What the task asks:
Lines from the one containing "Mask anything matching" through the last line of the material below: print these exactly, and only these.

[[ Exercise material, beginning ]]

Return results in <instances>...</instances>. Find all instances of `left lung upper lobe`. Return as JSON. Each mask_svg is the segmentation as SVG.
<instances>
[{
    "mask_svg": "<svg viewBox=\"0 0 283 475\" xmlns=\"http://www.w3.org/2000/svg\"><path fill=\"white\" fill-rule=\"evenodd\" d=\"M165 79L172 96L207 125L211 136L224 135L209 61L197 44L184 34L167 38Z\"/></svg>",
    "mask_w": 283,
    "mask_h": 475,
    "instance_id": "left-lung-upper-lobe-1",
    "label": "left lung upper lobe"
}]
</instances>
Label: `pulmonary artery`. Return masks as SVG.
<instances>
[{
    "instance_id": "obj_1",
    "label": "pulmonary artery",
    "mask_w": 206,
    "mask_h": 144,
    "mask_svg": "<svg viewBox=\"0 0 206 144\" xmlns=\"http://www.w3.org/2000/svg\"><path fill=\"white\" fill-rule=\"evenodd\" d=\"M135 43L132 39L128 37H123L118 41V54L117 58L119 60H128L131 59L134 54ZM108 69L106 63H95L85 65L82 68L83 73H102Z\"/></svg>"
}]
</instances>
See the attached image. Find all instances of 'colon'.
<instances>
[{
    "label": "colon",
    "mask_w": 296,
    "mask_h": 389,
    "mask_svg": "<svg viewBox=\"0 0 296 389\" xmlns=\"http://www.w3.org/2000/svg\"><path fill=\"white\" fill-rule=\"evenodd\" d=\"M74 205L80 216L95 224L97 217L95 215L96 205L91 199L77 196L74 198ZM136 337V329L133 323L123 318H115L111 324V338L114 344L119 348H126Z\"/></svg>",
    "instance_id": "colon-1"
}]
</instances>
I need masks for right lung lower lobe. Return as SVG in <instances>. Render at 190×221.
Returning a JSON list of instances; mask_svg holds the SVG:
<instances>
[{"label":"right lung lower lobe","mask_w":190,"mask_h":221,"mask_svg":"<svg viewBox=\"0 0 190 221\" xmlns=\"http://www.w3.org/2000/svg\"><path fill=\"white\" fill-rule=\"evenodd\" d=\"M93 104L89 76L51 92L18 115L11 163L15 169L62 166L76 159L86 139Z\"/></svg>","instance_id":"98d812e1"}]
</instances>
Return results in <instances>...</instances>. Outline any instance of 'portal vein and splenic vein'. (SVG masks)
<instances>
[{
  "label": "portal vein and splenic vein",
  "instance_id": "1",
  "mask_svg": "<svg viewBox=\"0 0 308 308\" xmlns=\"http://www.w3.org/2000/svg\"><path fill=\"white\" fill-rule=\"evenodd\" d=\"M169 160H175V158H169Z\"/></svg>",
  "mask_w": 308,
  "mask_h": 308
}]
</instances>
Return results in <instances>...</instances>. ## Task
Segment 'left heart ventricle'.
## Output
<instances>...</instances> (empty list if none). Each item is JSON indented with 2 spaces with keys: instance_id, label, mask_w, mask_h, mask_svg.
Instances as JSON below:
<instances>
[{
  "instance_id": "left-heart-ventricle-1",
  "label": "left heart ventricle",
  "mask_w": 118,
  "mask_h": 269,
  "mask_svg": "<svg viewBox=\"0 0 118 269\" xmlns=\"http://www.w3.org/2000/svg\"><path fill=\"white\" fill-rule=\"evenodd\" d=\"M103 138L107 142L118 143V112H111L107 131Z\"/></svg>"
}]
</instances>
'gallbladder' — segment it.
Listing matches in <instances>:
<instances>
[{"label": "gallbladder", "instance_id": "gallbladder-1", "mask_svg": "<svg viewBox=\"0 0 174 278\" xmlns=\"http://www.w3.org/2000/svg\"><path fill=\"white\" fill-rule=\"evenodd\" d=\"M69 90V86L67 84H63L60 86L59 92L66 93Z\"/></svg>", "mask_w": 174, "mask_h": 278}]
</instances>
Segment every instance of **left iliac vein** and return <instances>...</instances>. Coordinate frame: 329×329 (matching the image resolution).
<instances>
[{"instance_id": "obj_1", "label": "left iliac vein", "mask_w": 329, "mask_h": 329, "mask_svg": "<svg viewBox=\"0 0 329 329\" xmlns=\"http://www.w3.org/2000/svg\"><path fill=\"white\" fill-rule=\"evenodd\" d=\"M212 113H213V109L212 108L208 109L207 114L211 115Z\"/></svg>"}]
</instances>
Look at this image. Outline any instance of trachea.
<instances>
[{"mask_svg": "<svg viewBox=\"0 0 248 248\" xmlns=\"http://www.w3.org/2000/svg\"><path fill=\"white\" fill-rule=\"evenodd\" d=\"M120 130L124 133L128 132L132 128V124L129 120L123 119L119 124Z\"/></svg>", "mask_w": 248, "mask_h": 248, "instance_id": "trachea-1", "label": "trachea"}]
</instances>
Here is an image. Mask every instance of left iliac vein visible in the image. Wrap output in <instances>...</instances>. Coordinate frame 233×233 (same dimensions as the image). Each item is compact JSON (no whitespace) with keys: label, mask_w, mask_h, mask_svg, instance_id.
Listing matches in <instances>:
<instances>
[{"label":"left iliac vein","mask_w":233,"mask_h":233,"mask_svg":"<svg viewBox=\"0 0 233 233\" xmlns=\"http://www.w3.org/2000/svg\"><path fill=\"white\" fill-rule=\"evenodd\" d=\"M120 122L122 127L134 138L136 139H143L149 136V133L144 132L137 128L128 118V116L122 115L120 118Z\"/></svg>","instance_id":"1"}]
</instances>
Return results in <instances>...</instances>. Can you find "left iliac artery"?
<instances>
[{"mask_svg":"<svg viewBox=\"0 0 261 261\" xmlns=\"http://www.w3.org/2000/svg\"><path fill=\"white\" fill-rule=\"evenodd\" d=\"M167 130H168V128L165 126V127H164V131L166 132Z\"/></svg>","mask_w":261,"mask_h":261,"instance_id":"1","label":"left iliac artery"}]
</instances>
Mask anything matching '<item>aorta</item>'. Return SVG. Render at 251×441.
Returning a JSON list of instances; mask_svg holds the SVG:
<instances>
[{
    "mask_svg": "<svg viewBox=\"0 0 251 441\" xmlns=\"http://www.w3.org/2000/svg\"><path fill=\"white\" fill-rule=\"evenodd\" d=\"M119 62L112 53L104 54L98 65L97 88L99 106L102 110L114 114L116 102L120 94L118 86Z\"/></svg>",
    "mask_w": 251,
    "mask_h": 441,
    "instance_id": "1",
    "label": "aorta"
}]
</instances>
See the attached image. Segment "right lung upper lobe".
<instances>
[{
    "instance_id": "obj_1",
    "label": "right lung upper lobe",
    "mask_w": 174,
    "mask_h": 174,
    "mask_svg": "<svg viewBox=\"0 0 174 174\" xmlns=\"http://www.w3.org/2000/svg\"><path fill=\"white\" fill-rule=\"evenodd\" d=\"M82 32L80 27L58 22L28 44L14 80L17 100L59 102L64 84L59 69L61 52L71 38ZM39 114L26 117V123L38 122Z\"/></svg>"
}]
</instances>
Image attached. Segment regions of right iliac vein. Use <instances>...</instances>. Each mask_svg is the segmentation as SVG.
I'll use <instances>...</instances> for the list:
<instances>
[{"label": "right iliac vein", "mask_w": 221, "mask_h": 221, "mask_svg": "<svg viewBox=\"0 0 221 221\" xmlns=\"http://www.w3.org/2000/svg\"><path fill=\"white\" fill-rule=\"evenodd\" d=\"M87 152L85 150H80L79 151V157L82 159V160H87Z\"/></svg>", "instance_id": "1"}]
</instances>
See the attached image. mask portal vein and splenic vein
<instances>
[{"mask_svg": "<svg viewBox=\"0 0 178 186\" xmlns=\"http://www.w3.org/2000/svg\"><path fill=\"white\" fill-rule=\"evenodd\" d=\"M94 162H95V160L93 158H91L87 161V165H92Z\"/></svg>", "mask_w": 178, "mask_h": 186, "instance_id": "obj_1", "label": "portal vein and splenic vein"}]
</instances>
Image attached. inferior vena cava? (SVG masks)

[[ Exercise material, end ]]

Expected answer:
Mask anything matching '<item>aorta</item>'. Return SVG. Render at 251×441.
Returning a JSON list of instances; mask_svg holds the SVG:
<instances>
[{
    "mask_svg": "<svg viewBox=\"0 0 251 441\" xmlns=\"http://www.w3.org/2000/svg\"><path fill=\"white\" fill-rule=\"evenodd\" d=\"M119 62L112 53L104 54L98 65L97 88L99 106L102 110L114 114L116 102L120 94L118 86Z\"/></svg>",
    "mask_w": 251,
    "mask_h": 441,
    "instance_id": "1",
    "label": "aorta"
}]
</instances>
See the attached image. Segment "right lung upper lobe".
<instances>
[{
    "instance_id": "obj_1",
    "label": "right lung upper lobe",
    "mask_w": 174,
    "mask_h": 174,
    "mask_svg": "<svg viewBox=\"0 0 174 174\" xmlns=\"http://www.w3.org/2000/svg\"><path fill=\"white\" fill-rule=\"evenodd\" d=\"M82 32L80 27L58 22L28 44L14 80L17 100L59 102L64 84L59 69L61 52L71 38ZM39 114L26 117V123L38 122Z\"/></svg>"
}]
</instances>
Image attached. Segment regions of right iliac vein. Use <instances>...</instances>. Each mask_svg is the segmentation as SVG.
I'll use <instances>...</instances> for the list:
<instances>
[{"label": "right iliac vein", "mask_w": 221, "mask_h": 221, "mask_svg": "<svg viewBox=\"0 0 221 221\" xmlns=\"http://www.w3.org/2000/svg\"><path fill=\"white\" fill-rule=\"evenodd\" d=\"M87 152L85 150H80L79 151V157L82 159V160H87Z\"/></svg>", "instance_id": "1"}]
</instances>
See the attached image. mask portal vein and splenic vein
<instances>
[{"mask_svg": "<svg viewBox=\"0 0 178 186\" xmlns=\"http://www.w3.org/2000/svg\"><path fill=\"white\" fill-rule=\"evenodd\" d=\"M94 162H95V160L93 158H91L87 161V165H92Z\"/></svg>", "mask_w": 178, "mask_h": 186, "instance_id": "obj_1", "label": "portal vein and splenic vein"}]
</instances>
Image attached. inferior vena cava? (SVG masks)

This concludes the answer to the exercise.